Expectations vs Reality

I chose to do private classes only after making sure that the school would be able to accommodate my vegetarian diet. We exchanged several emails on the subject, so it was something of a shock to get there and find meat recipes mixed in with the vegetarian ones. This was easily fixed, but I found it pretty bizarre after so much discussion about what I wanted to cook.

I pretty much knew that I’d be doing a lot more cooking in private classes, but I had been worried that I might have to spend a lot of time watching. Not so – I did most of it myself, which was great. My teacher was fairly familiar with vegetarianism, though not perfect – she added gelatin to the first dessert we made before I could stop her, and was going to add lard to another recipe. When I asked her not to, she said said ok, but then said, “I guess I can’t use butter either.” I explained the difference, but she didn’t really understand.

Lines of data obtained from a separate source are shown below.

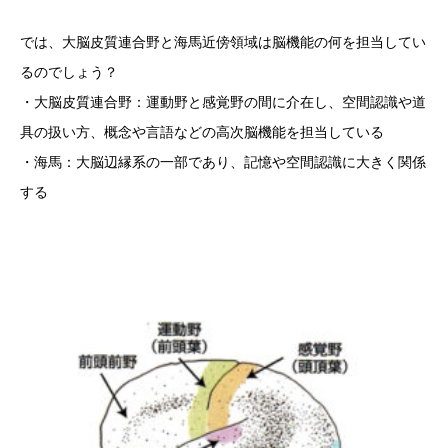
では、大脳皮質連合野と海馬近傍領域は脳機能の何を担当してい
るのでしょう？
・大脳皮質連合野：運動野と感覚野の間に介在し、空間認識や道
具の扱い方、概念や言語などの高次脳機能を担当している
・海馬：大脳辺縁系の一部であり、記憶や空間認識に大きく関係
する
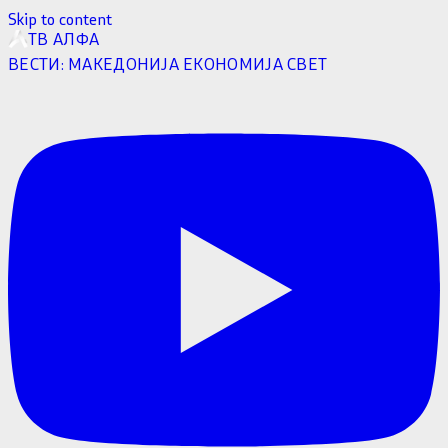
Skip to content
ТВ АЛФА
ВЕСТИ:
МАКЕДОНИЈА
ЕКОНОМИЈА
СВЕТ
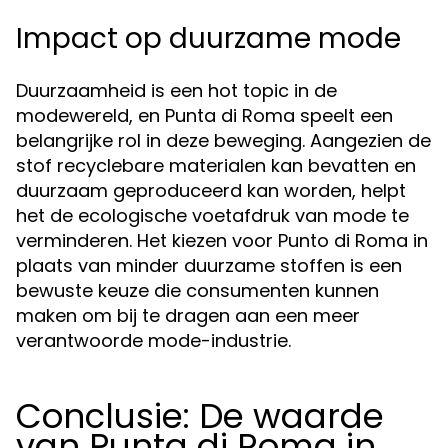
Impact op duurzame mode
Duurzaamheid is een hot topic in de
modewereld, en Punta di Roma speelt een
belangrijke rol in deze beweging. Aangezien de
stof recyclebare materialen kan bevatten en
duurzaam geproduceerd kan worden, helpt
het de ecologische voetafdruk van mode te
verminderen. Het kiezen voor Punto di Roma in
plaats van minder duurzame stoffen is een
bewuste keuze die consumenten kunnen
maken om bij te dragen aan een meer
verantwoorde mode-industrie.
Conclusie: De waarde
van Punta di Roma in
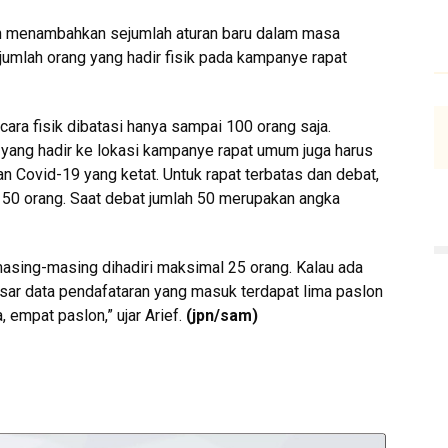
kan menambahkan sejumlah aturan baru dalam masa
jumlah orang yang hadir fisik pada kampanye rapat
ara fisik dibatasi hanya sampai 100 orang saja.
 yang hadir ke lokasi kampanye rapat umum juga harus
 Covid-19 yang ketat. Untuk rapat terbatas dan debat,
ak 50 orang. Saat debat jumlah 50 merupakan angka
masing-masing dihadiri maksimal 25 orang. Kalau ada
asar data pendafataran yang masuk terdapat lima paslon
, empat paslon,” ujar Arief.
(jpn/sam)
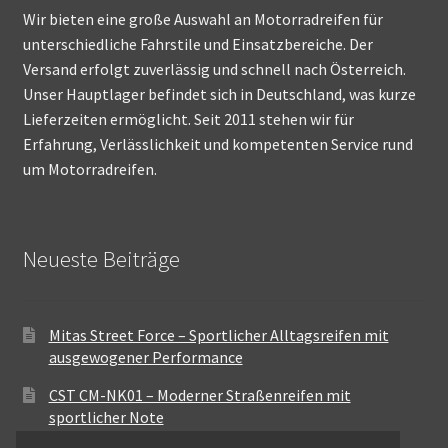
Wir bieten eine große Auswahl an Motorradreifen für
unterschiedliche Fahrstile und Einsatzbereiche. Der
Versand erfolgt zuverlässig und schnell nach Österreich.
Unser Hauptlager befindet sich in Deutschland, was kurze
Lieferzeiten ermöglicht. Seit 2011 stehen wir für
Erfahrung, Verlässlichkeit und kompetenten Service rund
um Motorradreifen.
Neueste Beiträge
Mitas Street Force – Sportlicher Alltagsreifen mit
ausgewogener Performance
CST CM-NK01 – Moderner Straßenreifen mit
sportlicher Note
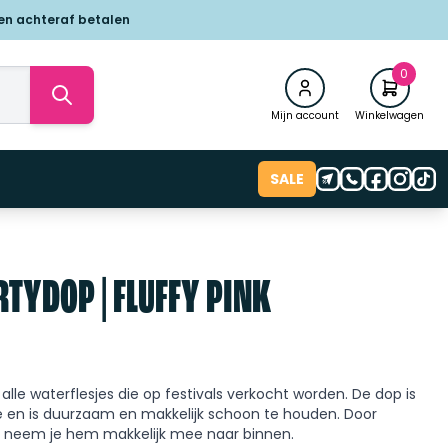
 en achteraf betalen
0
Mijn account
Winkelwagen
SALE
TYDOP | FLUFFY PINK
alle waterflesjes die op festivals verkocht worden. De dop is
ne en is duurzaam en makkelijk schoon te houden. Door
r neem je hem makkelijk mee naar binnen.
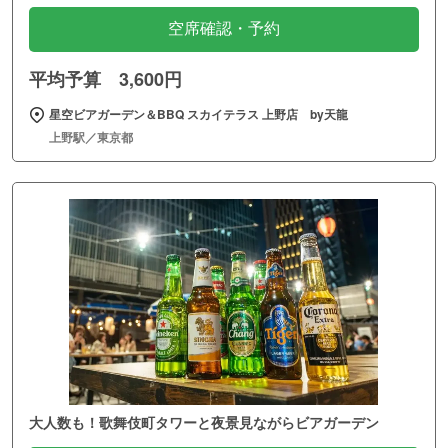
空席確認・予約
平均予算 3,600円
星空ビアガーデン＆BBQ スカイテラス 上野店 by天龍
上野駅／東京都
大人数も！歌舞伎町タワーと夜景見ながらビアガーデン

What really disappointed me was the “all food must remain on premises” rule. While I can understand the school’s worries about liability, I’m certain that Apicius could purchase insurance or something, just as take-out restaurants do, to allow students to take food home. While I didn’t expect to be treated like royalty, I did expect that paying a premium for private classes would mean that the school would make every reasonable effort to make me happy, but this little altercation on the last day was extremely disappointing. I ended up having to go back several hours later to eat the dessert, and I noticed that the director was avoiding me, as if out of fear that I would complain.

And what really gets me about that is that the food is cooked in take out containers, so either they just throw it all away (which would be amazing, considering that Apicius prides itself on being part of the Slow Food mentality, which I can’t help but equate with environmental responsibility), or else the staff takes it home themselves, which is just wrong. Either way, it kind of ruined the whole experience for me.

Overall score: 7/10

Italian cooking programs

Topics: Food, Italy

One thought on “Apicius Culinary Institute, Florence, Italy

  1. ashley pabst says:

    thank you so much for writing something about this school, after a week of searching –your comments on two websites have been the only thing i have found. i am looking at taking their year long culinary program, and haven’t a clue about what the school is like. so thank you very much for your comments and critiques.